Abstract

The perception of the Russian people as settled is widespread among the Russian intelli­gentsia. However, many figures of Russian culture (from I.S. Aksakov to A.M. Gorky) noted the similarity of the Russian character with the character of nomadic peoples. In their opinion, Russians are also characterized by the desire to wander, the search for a better life, and in the spiritual sphere – dissatisfaction with the existing state of affairs, the search for higher ideals. Our article suggests that these features should be consistent in the material basis, in the sphere of material production, in the economic practices of the Russian people (Great Russians) at different stages of its history. Indeed, even V.O. Klyuchevsky pointed out that during the formation of the Great Russian (Russian ethnos), colonists from the south, who found themselves in the interfluve of the Volga and Oka rivers, used nomadic, slash-and-burn agriculture. This influenced the character of the Russian people. In the twentieth century, the creator of socio-natural history ES Kulpin-Gubaidullin developed these ideas, characterizing Russian civilization as combining the features of sedentary, statist (China) and nomadic (Turan). Sociologist Y.M. Plyusnin showed how great is the role of otkhodnik in the economic practices of the Russian people up to the present.

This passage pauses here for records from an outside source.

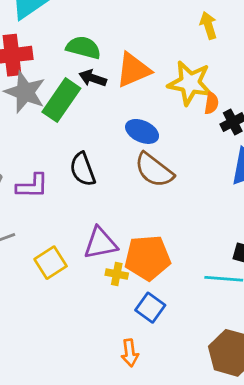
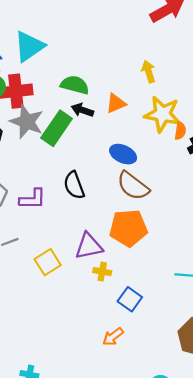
yellow arrow: (208, 25) -> (149, 72), moved
orange triangle: (133, 70) -> (116, 103), size x0.7
orange pentagon: (148, 258) -> (128, 228), moved
orange arrow: (130, 353) -> (113, 337), turned 60

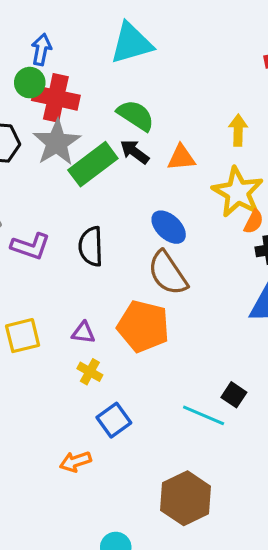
cyan triangle: (29, 46) -> (131, 43), moved
purple triangle: (89, 246) -> (83, 333), size x0.6

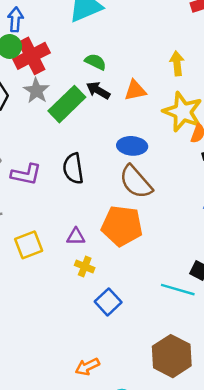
red cross: (56, 98) -> (31, 56), turned -32
green semicircle: (136, 115) -> (95, 62), size x0.7
gray star: (57, 142) -> (36, 91), size x0.7
blue ellipse: (169, 227) -> (132, 146), turned -32
orange arrow: (75, 462) -> (87, 367), moved

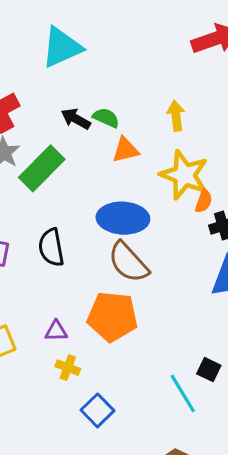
green semicircle: (95, 62) -> (106, 118), moved
black arrow: (98, 90) -> (76, 119), moved
blue ellipse: (132, 146) -> (123, 218), size x1.4
cyan line: (178, 290) -> (183, 393), turned 44

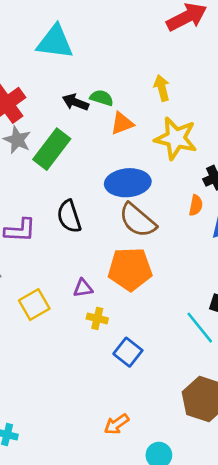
cyan triangle: (62, 47) -> (55, 42), turned 39
orange semicircle: (204, 201) -> (196, 205), moved

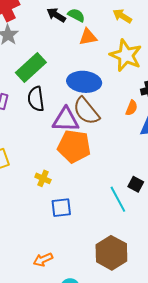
yellow arrow: (162, 88) -> (122, 16), turned -54
green rectangle: (52, 149) -> (31, 67), moved
purple triangle: (83, 288) -> (66, 120), moved, size x1.8
blue square: (128, 352) -> (61, 208), turned 35

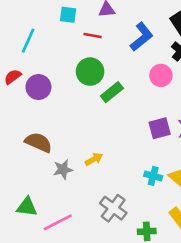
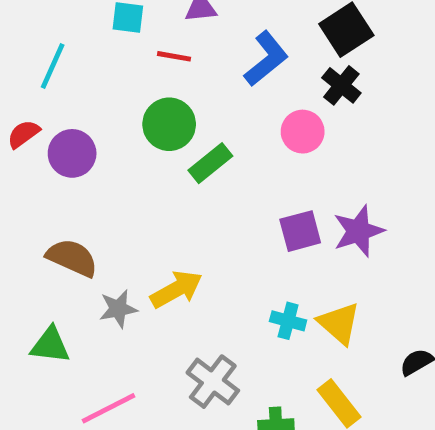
yellow arrow: (94, 159) -> (176, 289), size x1.5
green triangle: (27, 207) -> (50, 345), moved

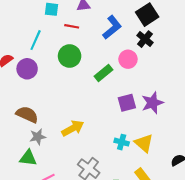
cyan line: (53, 66) -> (36, 40), moved
green rectangle: (210, 163) -> (104, 73), moved
gray star: (118, 309) -> (38, 137), moved
green triangle: (50, 345) -> (28, 158), moved

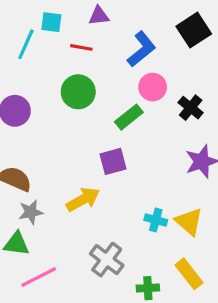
black cross: (145, 39) -> (191, 108), moved
cyan line: (36, 40) -> (26, 44), moved
pink circle: (128, 59) -> (153, 87), moved
purple square: (127, 103) -> (113, 161), moved

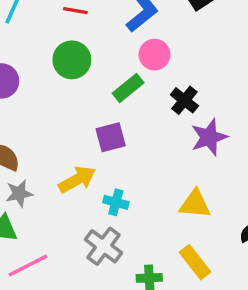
black cross: (191, 108) -> (184, 100), moved
cyan cross: (156, 220) -> (116, 202), moved
yellow triangle: (189, 222) -> (195, 204), turned -36

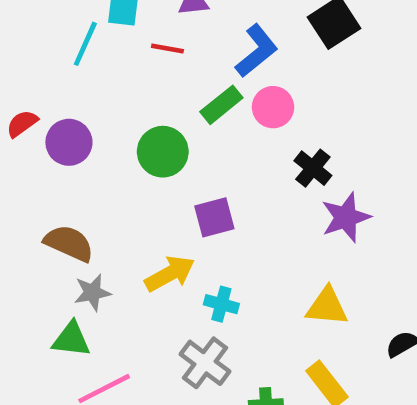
green circle: (72, 60) -> (163, 152), moved
green rectangle: (128, 88) -> (221, 105), moved

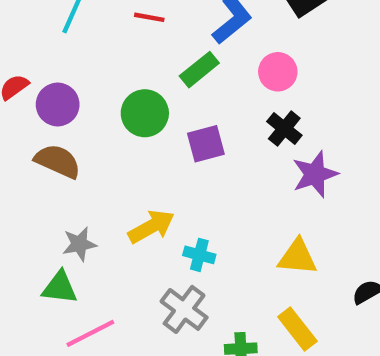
pink circle: (273, 107) -> (278, 72), moved
purple square: (214, 217) -> (206, 144), moved
brown semicircle: (69, 243) -> (58, 161), moved

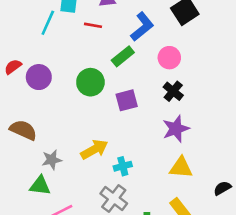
brown semicircle: (58, 161) -> (23, 130), moved
purple star: (315, 174) -> (176, 129), moved
cyan cross: (199, 255) -> (123, 166), turned -30

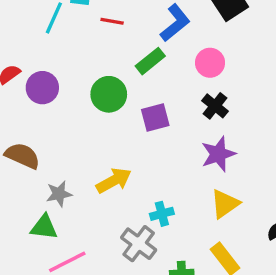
cyan cross: (123, 166) -> (162, 214), moved
yellow triangle: (181, 167) -> (225, 204), turned -40

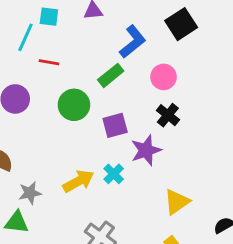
red line: (112, 21) -> (49, 62), moved
purple star: (218, 154) -> (146, 150), moved
cyan cross: (162, 214) -> (114, 174), moved, turned -30

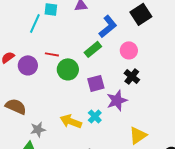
red line: (49, 62) -> (52, 54), moved
yellow arrow: (78, 181) -> (71, 121), turned -130

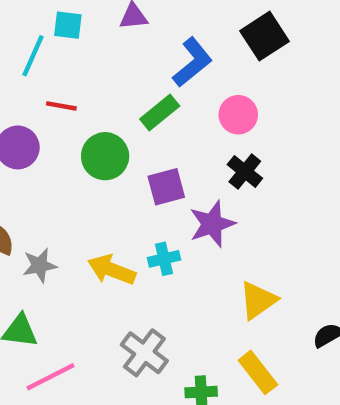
red line: (52, 54) -> (61, 106), moved
cyan cross: (95, 116) -> (164, 259), turned 32
gray star: (38, 129) -> (40, 265), moved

Thus, there is serious evidence for the thesis that there is a kinship between the worldview and values of the Russian and nomadic peoples, as pointed out by both the Slavophiles and the Eurasians. Similar tendencies are present in the material production of the Russian peo­ple, both in the Middle Ages and in modern and contemporary times. One may disagree with Marxism that material production is primary, and spiritual culture is secondary, but the existence of a correlation between the material and the spiritual in society is an im­mutable truth discovered by Marxism. Using his methods allows you to better understand the origins of the values of Russian culture. This also makes it possible to explain the phe­nomenon of complementarity between the Slavic and Turanian cultures of Eurasia.